With the increase in the C/N ratio and biomass of the most recalcitrant forages, as well as the increase in fungal growth, there is likely to be ecological pressure for population growth of detritivorous and fungivorous organisms (Collembola). In this way, other organisms, predators of Collembola, such as arachnids, would also tend to increase.
On the other hand, the change in soil and vegetation characteristics brought about by the progressive addition of RHA would also create environmental conditions for an increase in the density of social insects (Hymenoptera), mainly ants (as observed in the selection process). Possibly, this trend would be related to the increase in the supply of biomass and the change in soil structure to a better drained environment. Regarding PC 2 (y-axis), it was observed that the application of RHA up to a dose of 10 Mg ha-1 has little influence on the ecological diversity of the system (Figures 1 and 2).
However, at the highest dose of RHA (T3= 20 Mg ha-1), there was a substantial decrease in the diversity of organisms, concomitant with the increase in the dominance of certain soil groups. These data suggest that high doses of this material can have significant effects on the ecological dynamics of the edaphic fauna in grassland physiognomies, causing a decrease in diversity and an increase in the specialization of the environment in relation to certain groups.
The application of the spanning tree algorithm, represented through the edges that interconnect the sample units in the ordering diagram, highlights the pattern of similarity between the experimental conditions (Figure 3). This pattern shows that the control and T1 samples are more similar to each other, comparing the application of the intermediate dose of RHA (T2= 10 Mg ha-1) and the highest dose (T3= 20 Mg ha-1), with some variation between the subplots evaluated (with and without supplementary mineral fertilization).
That is, although no significant differences were verified by the ANOVA -due to the high coefficient of variation of the data between the experimental replications, as already mentioned- there is, in fact, a tendency of alteration of soil attributes, in microbiology, in vegetation and fauna for the application of the RHA, which should not be ignored.
The relative temporal proximity between the fauna sampling and the time of installation of the experiment may have contributed to the results still being unstable from the point of view of the variation of the attributes/parameters evaluated. Nevertheless, a probabilistic sampling with a longer temporal distance from the installation period can elucidate how these ecological patterns will appear after further stabilization of environmental conditions by the application of RHA.
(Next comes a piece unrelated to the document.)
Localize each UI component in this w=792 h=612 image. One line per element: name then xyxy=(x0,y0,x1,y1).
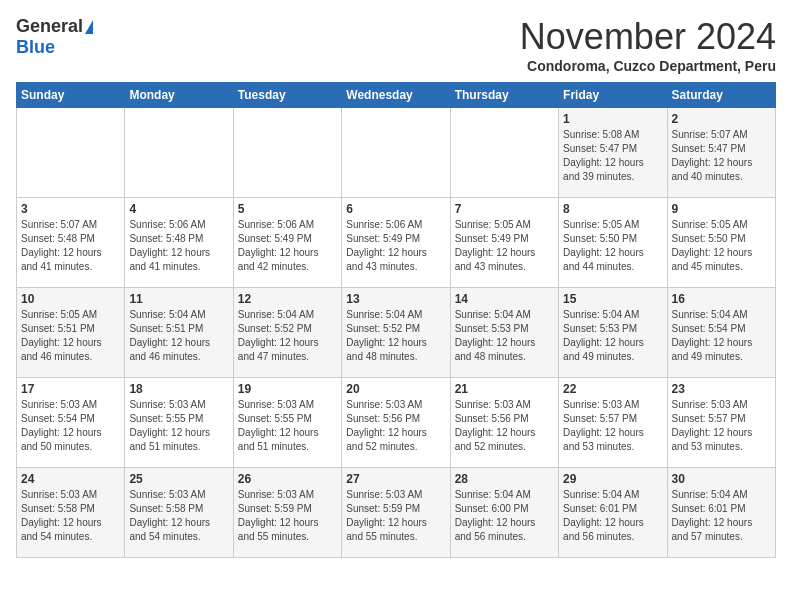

The application of rice husk ash resulted in a significant change in the amount of C and N in the soil and in the microbial biomass of the soil, conditioning a selectivity of fungal microorganisms (higher C/N ratio) with the increase in the dose used. The distribution pattern of certain detritivorous and fungivorous groups of the fauna (represented here by springtails) responds to the quantity and quality of the plant biomass added.
The increase in these organisms also results in a change in the population of predators (represented here by arachnids). In addition, the alteration of soil and vegetation characteristics, with the application of RHA, also resulted in the alteration of the community of social insects (represented here by Hymenoptera).